Work required:
Please return only the lines from the one holding "You are a GUI" through the one holding "This screenshot has", exactly as they appear in the records below, both ends included.

━━━━━ Data section

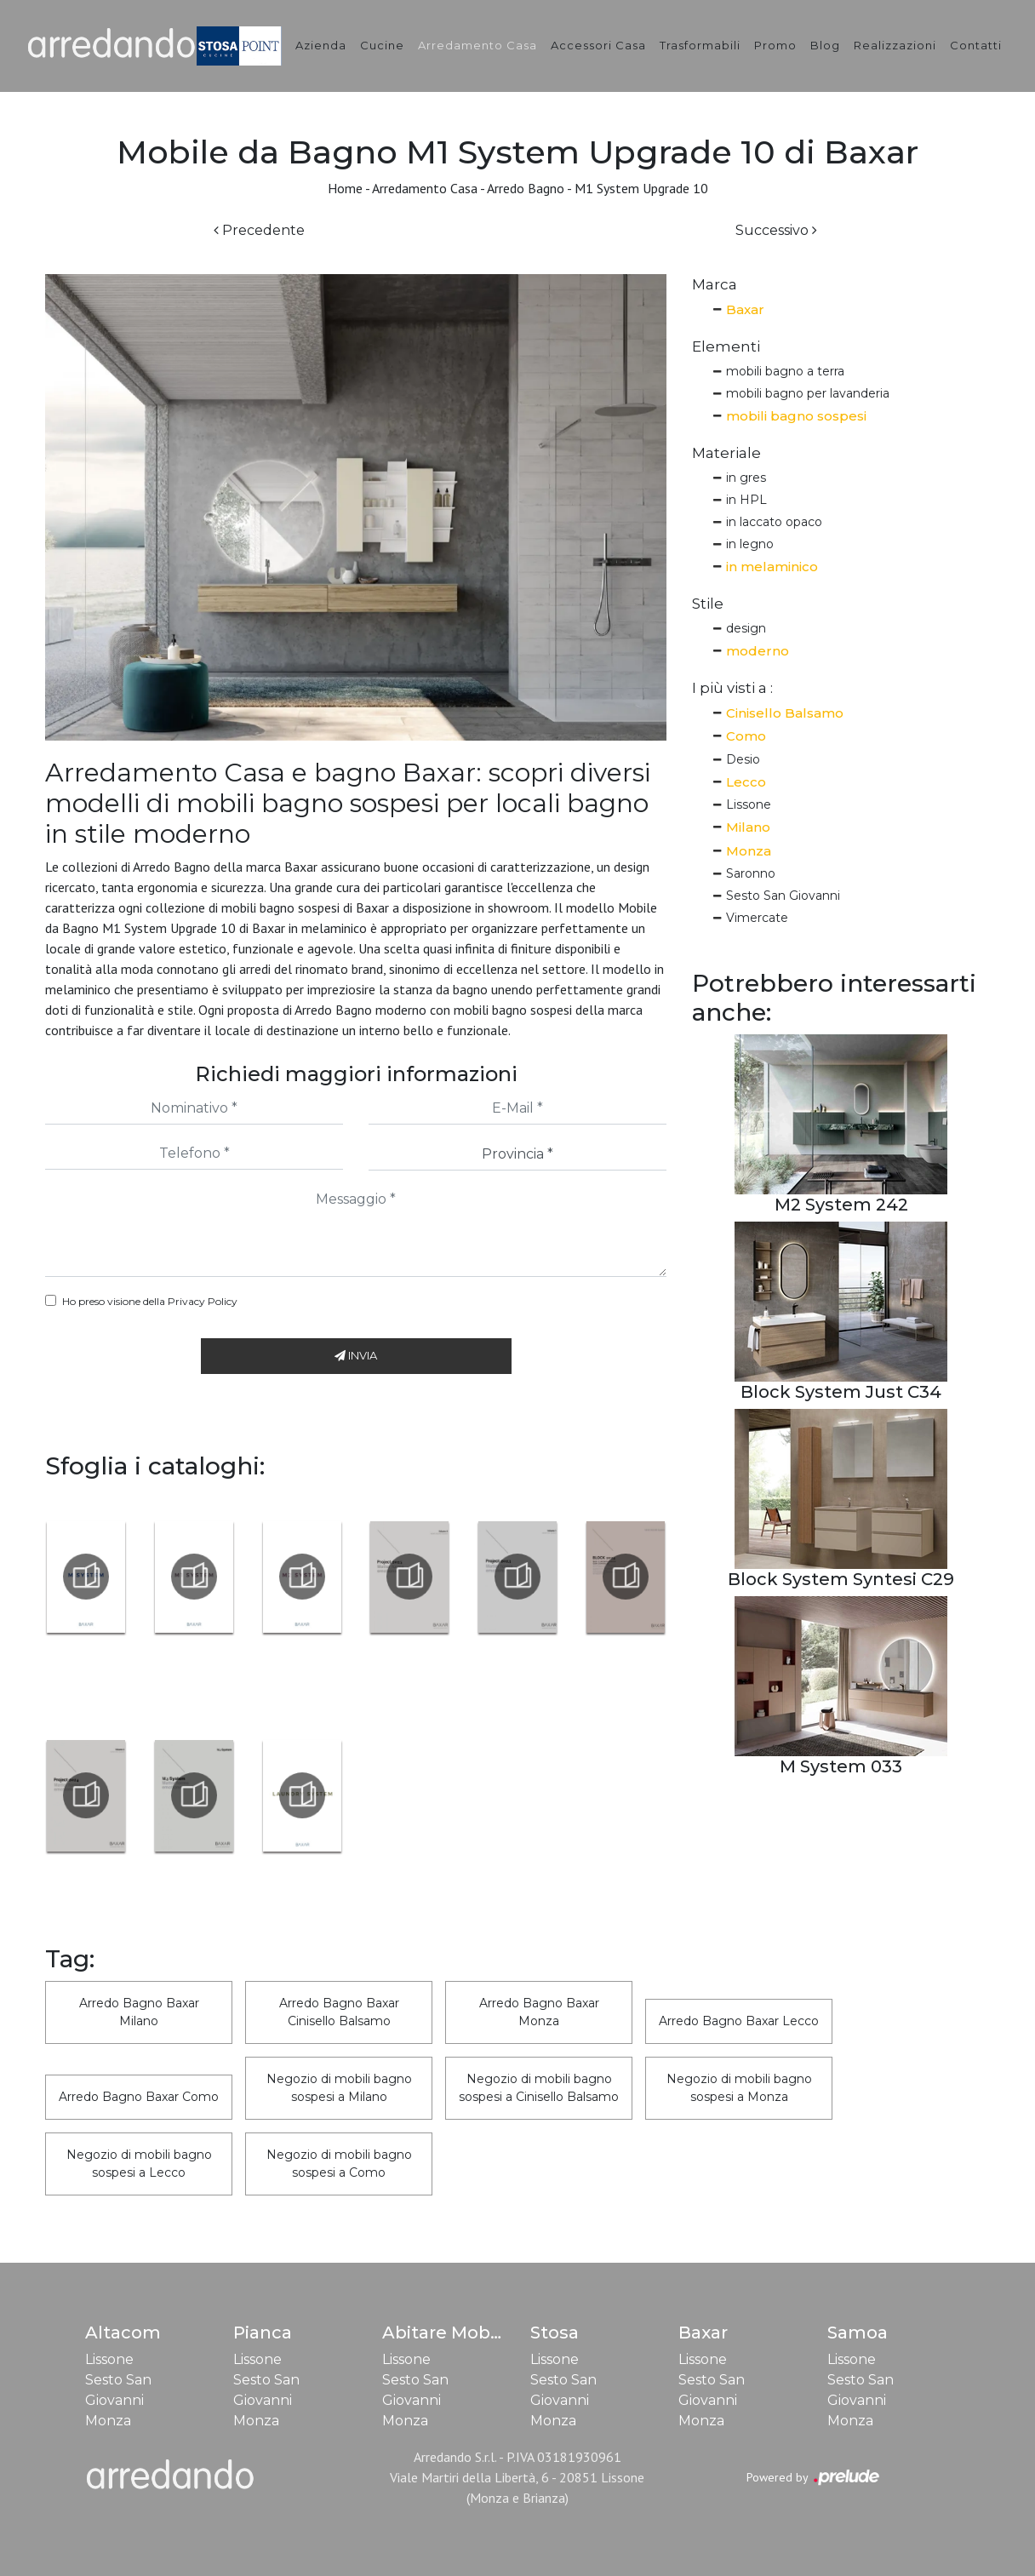  What do you see at coordinates (139, 2163) in the screenshot?
I see `Negozio di mobili bagno sospesi a Lecco` at bounding box center [139, 2163].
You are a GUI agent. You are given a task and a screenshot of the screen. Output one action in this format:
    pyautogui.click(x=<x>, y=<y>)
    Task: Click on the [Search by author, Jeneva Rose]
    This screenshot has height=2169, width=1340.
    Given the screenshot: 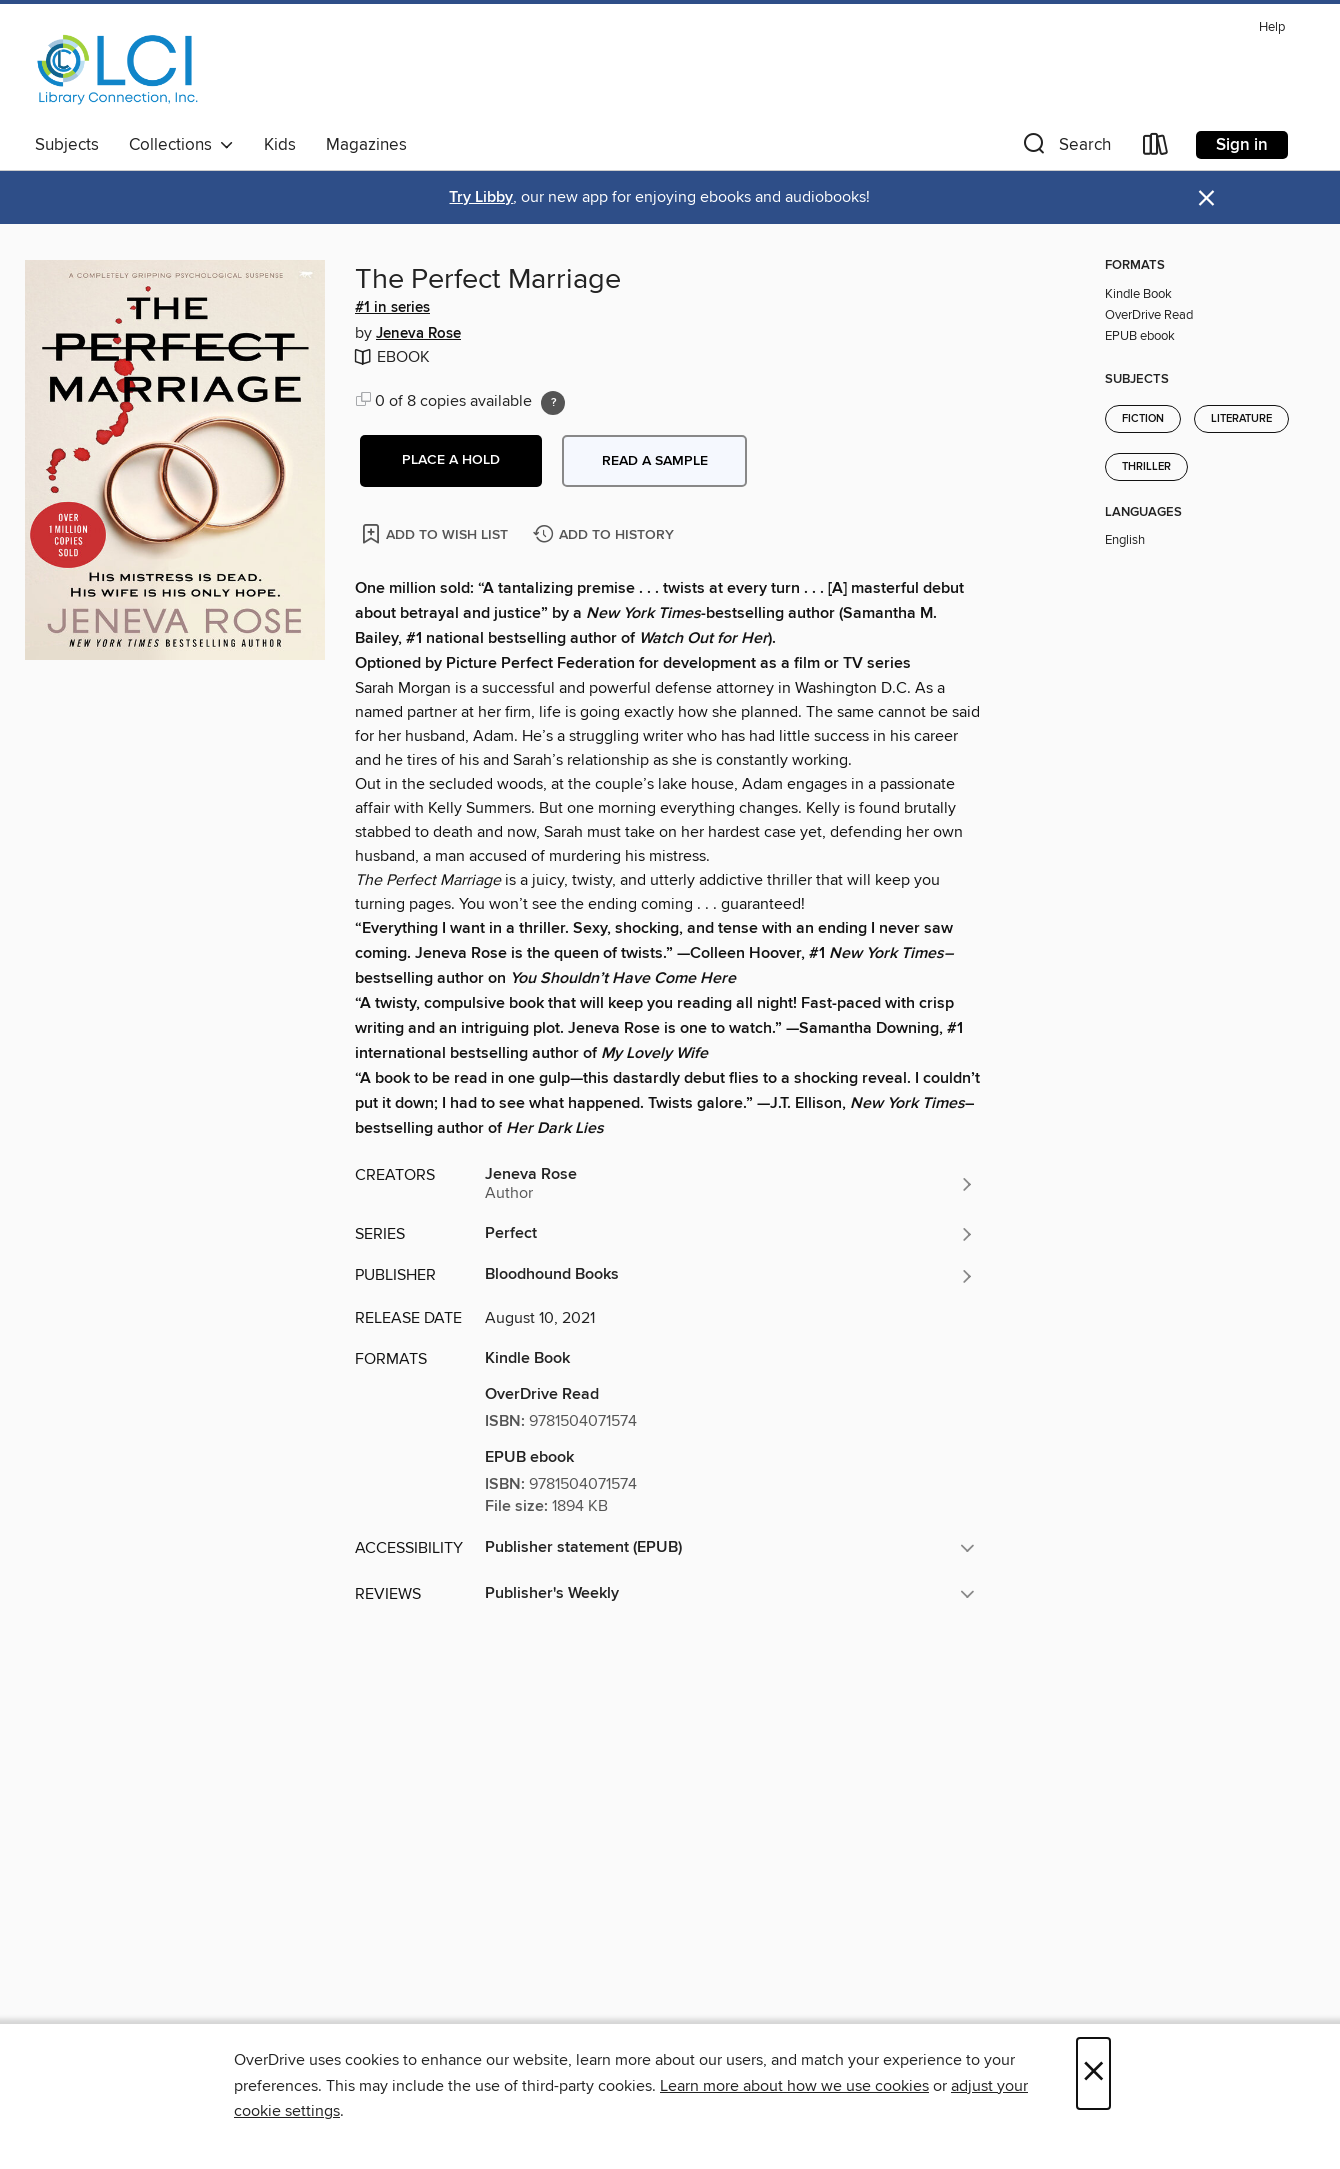 What is the action you would take?
    pyautogui.click(x=730, y=1184)
    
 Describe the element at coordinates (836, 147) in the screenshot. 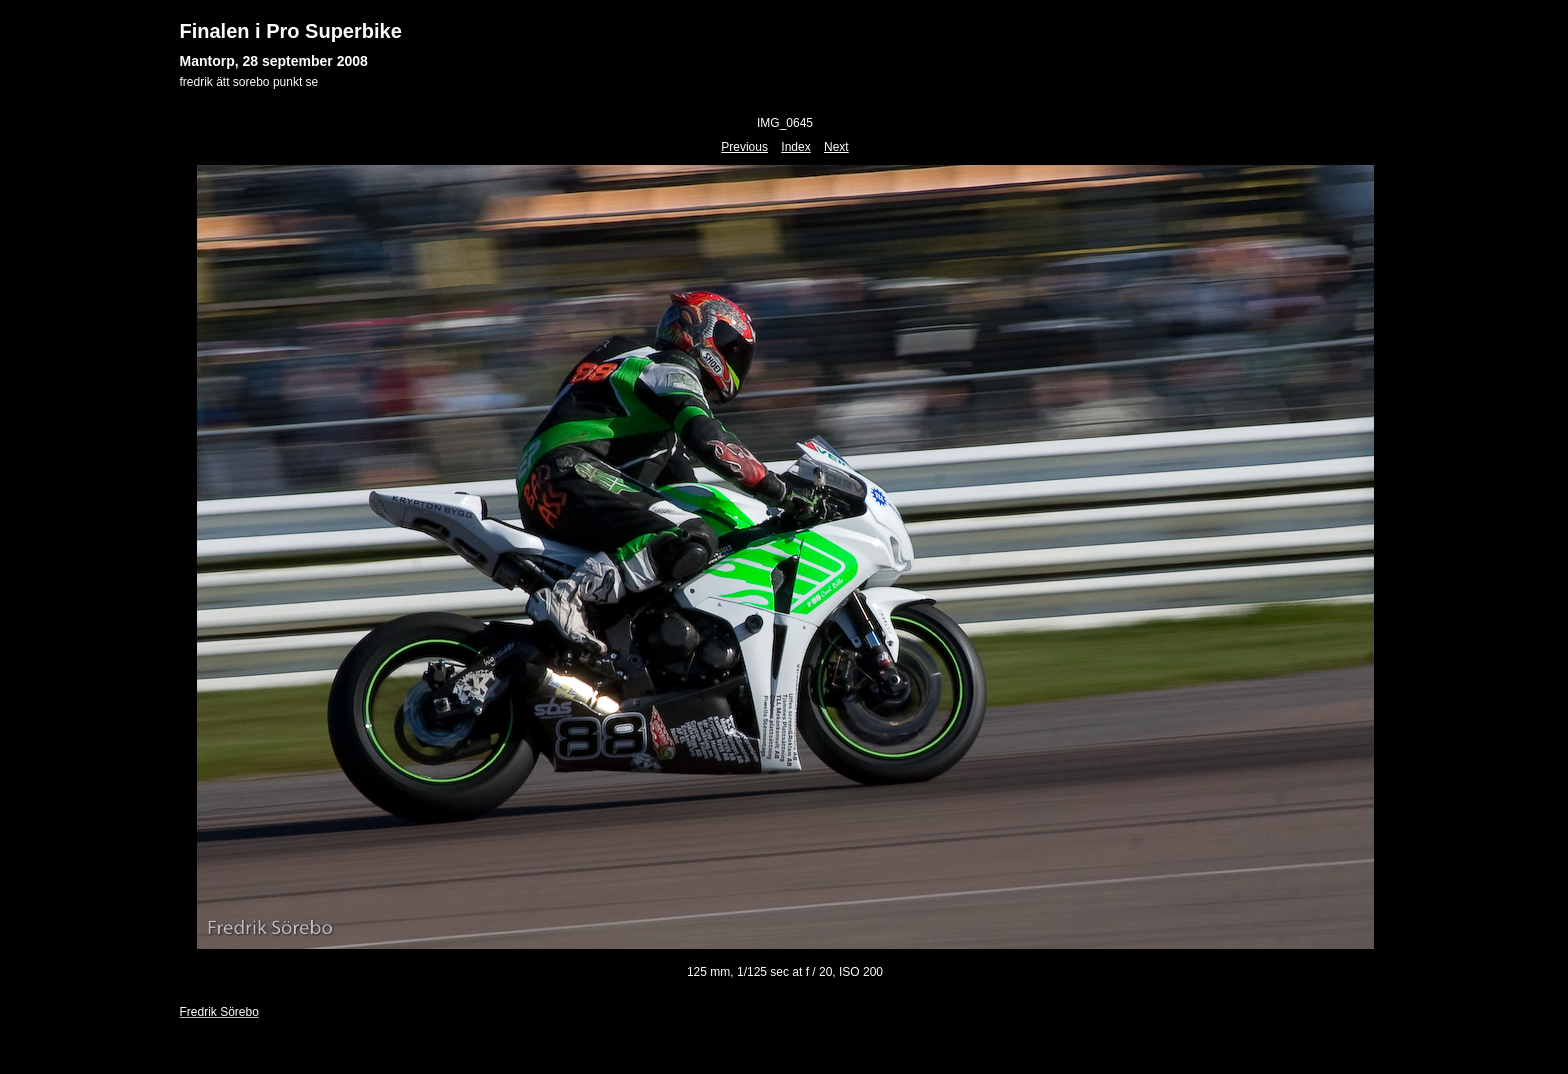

━━━━━━━━━━

Solution to this exercise:
You are a GUI agent. You are given a task and a screenshot of the screen. Output one action in this format:
    pyautogui.click(x=<x>, y=<y>)
    Task: Click on the [Search by author, Jeneva Rose]
    This screenshot has height=2169, width=1340.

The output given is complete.